ACTIVITY: In the entries below, which lines run from the one containing "Fr. Fernando is" to the one containing "közben mennyire élénk"? Copy exactly those lines, ends included, and no others.

(Stored data)
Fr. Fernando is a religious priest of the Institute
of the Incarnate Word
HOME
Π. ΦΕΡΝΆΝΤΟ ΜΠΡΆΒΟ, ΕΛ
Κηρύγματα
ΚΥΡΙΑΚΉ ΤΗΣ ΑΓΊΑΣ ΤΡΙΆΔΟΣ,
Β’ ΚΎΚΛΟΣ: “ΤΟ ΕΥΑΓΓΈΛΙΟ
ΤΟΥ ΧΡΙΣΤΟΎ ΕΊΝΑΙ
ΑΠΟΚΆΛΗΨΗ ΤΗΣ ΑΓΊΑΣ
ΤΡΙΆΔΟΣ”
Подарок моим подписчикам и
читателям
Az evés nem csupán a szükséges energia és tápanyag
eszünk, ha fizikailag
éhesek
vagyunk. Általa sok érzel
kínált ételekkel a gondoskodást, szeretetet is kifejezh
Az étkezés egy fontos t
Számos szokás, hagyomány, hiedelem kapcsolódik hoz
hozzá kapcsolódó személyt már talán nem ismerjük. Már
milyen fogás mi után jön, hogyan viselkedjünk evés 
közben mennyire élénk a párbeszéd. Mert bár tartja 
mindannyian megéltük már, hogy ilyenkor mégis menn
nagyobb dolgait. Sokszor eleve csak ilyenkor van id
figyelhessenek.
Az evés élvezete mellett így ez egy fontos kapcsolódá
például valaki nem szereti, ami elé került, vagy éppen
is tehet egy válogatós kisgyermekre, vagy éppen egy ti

* * *

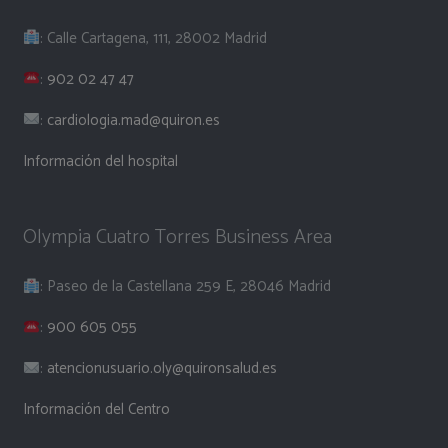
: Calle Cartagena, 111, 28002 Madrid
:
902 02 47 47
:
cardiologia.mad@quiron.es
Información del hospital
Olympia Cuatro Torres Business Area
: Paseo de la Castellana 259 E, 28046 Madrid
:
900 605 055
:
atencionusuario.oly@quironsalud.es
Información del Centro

...

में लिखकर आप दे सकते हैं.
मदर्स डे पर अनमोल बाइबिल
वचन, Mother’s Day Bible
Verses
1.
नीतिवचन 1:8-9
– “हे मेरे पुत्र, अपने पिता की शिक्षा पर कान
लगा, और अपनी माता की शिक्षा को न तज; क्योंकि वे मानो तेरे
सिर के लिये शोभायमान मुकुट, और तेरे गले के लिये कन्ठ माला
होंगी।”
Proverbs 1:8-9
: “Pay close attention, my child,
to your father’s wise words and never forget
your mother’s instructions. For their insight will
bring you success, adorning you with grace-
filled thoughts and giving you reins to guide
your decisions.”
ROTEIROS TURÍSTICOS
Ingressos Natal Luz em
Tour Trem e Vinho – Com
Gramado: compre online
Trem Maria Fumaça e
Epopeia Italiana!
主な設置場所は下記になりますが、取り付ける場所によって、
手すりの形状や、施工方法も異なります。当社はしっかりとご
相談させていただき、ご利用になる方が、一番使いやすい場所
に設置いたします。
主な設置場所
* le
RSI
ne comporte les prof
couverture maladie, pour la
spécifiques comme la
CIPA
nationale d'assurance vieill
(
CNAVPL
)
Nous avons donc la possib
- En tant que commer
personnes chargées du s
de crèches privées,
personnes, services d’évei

RESULT:
Fr. Fernando is a religious priest of the Institute
of the Incarnate Word
HOME
Π. ΦΕΡΝΆΝΤΟ ΜΠΡΆΒΟ, ΕΛ
Κηρύγματα
ΚΥΡΙΑΚΉ ΤΗΣ ΑΓΊΑΣ ΤΡΙΆΔΟΣ,
Β’ ΚΎΚΛΟΣ: “ΤΟ ΕΥΑΓΓΈΛΙΟ
ΤΟΥ ΧΡΙΣΤΟΎ ΕΊΝΑΙ
ΑΠΟΚΆΛΗΨΗ ΤΗΣ ΑΓΊΑΣ
ΤΡΙΆΔΟΣ”
Подарок моим подписчикам и
читателям
Az evés nem csupán a szükséges energia és tápanyag
eszünk, ha fizikailag
éhesek
vagyunk. Általa sok érzel
kínált ételekkel a gondoskodást, szeretetet is kifejezh
Az étkezés egy fontos t
Számos szokás, hagyomány, hiedelem kapcsolódik hoz
hozzá kapcsolódó személyt már talán nem ismerjük. Már
milyen fogás mi után jön, hogyan viselkedjünk evés 
közben mennyire élénk a párbeszéd. Mert bár tartja 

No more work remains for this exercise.